# EXCERPTED DATA:
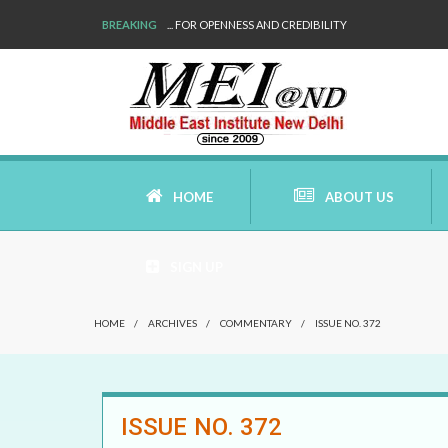
BREAKING
... FOR OPENNESS AND CREDIBILITY
HOME
ABOUT US
SIGN UP
AIMS AND MISSION
HOME
/
ARCHIVES
/
COMMENTARY
/
ISSUE NO. 372
AREAS OF RESEARCH
WHO ARE WE
ISSUE NO. 372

# WORK TASK:
Everything in the records is to be repeated verbatim except the pictures.

# OUTPUT OF THE TASK:
BREAKING
... FOR OPENNESS AND CREDIBILITY
HOME
ABOUT US
SIGN UP
AIMS AND MISSION
HOME
/
ARCHIVES
/
COMMENTARY
/
ISSUE NO. 372
AREAS OF RESEARCH
WHO ARE WE
ISSUE NO. 372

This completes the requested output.